One of Us by Michael Marshall Smith.

I can also recommend the rest of his stuff which is not in this specific niche.

Also, MeFi's OwnTM jscalzi's Old Man's War Universe features the transfer of consciousness between bodies, similarly to Altered Carbon. I also recommend those books.
posted by Jakey at 5:09 PM on September 27, 2012


Best answer: If you don't mind a YA scifi novel: Devil on My Back features a society where everyone wears infopacks to download information directly to their brains. As a result everyone believes what the computer tells them, and everyone has stopped thinking for themselves. The story is about the main character's escape from that society and later returns to attempt to fix what went wrong in their failed utopia.
posted by Aliera at 6:46 PM on September 27, 2012


Best answer: There's an episode from the 1990s new Outer Limits ("Stream of Consciousness) where almost everyone gets all their information through implants. Only the rare "disabled" person who can't use the implants knows how to read, and one of them plays an important role when something goes wrong with the data system.
posted by audi alteram partem at 6:58 PM on September 27, 2012


Doctor Who (the Christopher Eccleston Doctor) - The Long Game
posted by starvingartist at 8:14 PM on September 27, 2012


Best answer: I think a lot of Greg Egan's short stories are better than his novel-length works, and this is a theme he comes to a lot.

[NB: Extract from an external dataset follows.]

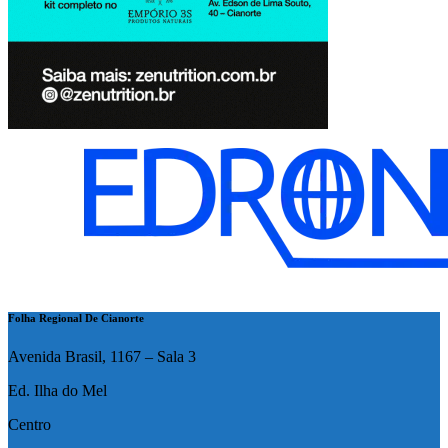
Folha Regional De Cianorte
Avenida Brasil, 1167 – Sala 3
Ed. Ilha do Mel
Centro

Michael Swanwick's Vacuum Flowers and Stations of the Tide both turn on aspects of this.

Raphael Carter's The Fortunate Fall, a bit hard to find but good.

Walter Jon Williams' Aristoi.

Seconding the recommendation for GAE's Budayeen stories.

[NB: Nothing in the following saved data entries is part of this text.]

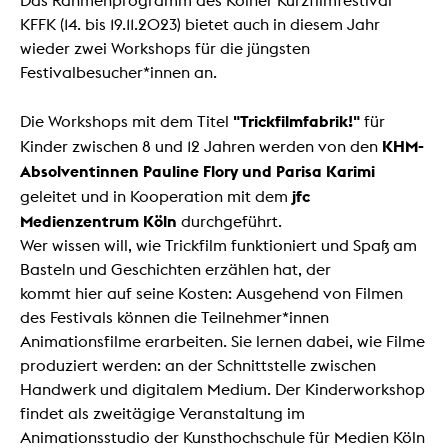
Das Rahmenprogramm des Kölner Kurzfilmfestival
KFFK (14. bis 19.11.2023) bietet auch in diesem Jahr
wieder zwei Workshops für die jüngsten
Festivalbesucher*innen an.
"Trickfilmfabrik!"
Die Workshops mit dem Titel
für
KHM-
Kinder zwischen 8 und 12 Jahren werden von den
Absolventinnen Pauline Flory und Parisa Karimi
jfc
geleitet und in Kooperation mit dem
Medienzentrum
Köln
durchgeführt.
Wer wissen will, wie Trickfilm funktioniert und Spaß am
Basteln und Geschichten erzählen hat, der
kommt hier auf seine Kosten: Ausgehend von Filmen
des Festivals können die Teilnehmer*innen
Animationsfilme erarbeiten. Sie lernen dabei, wie Filme
produziert werden: an der Schnittstelle zwischen
Handwerk und digitalem Medium. Der Kinderworkshop
findet als zweitägige Veranstaltung im
Animationsstudio der Kunsthochschule für Medien Köln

Taking a slightly different tack, so perhaps not exactly what you're looking for, Vernor Vinge's A Deepness in the Sky.

You can get some thoroughly unreliable narrators if their minds are subject to editing mid-story and they don't know about it.

If simple personality downloading/transference is enough (as opposed to being able to go in and add/remove/modify memories or opinions or traits) then there's John Varley's Ophiuchi Hotline/Nine Worlds books; WJW's Voice of the Whirlwind; a whole bunch of Singularity fiction and "I've been restored from backup and must find my own murderer!" stories.
posted by hattifattener at 9:07 PM on September 27, 2012


On the movie front how has Blade Runner not been mentioned, and cheesy though it is, Total Recall? PKD's work is usually more about perception and the loss of consensus from consensus reality, but it's only a short hop to there from brain downloads.
posted by hattifattener at 9:12 PM on September 27, 2012


I seem to recall this is one of the abilities that people have in Stars in My Pocket Like Grains of Sand. Though it comes up more to solve a problem or two and isn't the main focus of the novel.
posted by fifteen schnitzengruben is my limit at 10:10 PM on September 27, 2012


Best answer: Profession by Isaac Asimov.
posted by JimN2TAW at 10:18 PM on September 27, 2012


The kids' TV show Joe 90 was based on this, the hero being a 9 year old boy who could load other people's knowledge into his brain when he put his special glasses on. Also every cyberpunk book ever.
posted by w0mbat at 3:07 AM on September 28, 2012


Charlie Stross' Accelerando has something like this (as well as the reverse, the ability to upload one's brain onto other hardware).
posted by attercoppe at 7:09 AM on September 28, 2012


Best answer: Seconding Aristoi. I love that book.
posted by cereselle at 7:52 AM on September 28, 2012


The brain-computer interface in 3001: The final odyssey
posted by abdulf at 8:09 AM on September 28, 2012


John Varley's Steel Beach has some interesting stuff about this.
posted by Zed at 2:27 PM on September 28, 2012


The Stargate SG1 episode "Learning Curve" dealt with this in a pretty decent episode.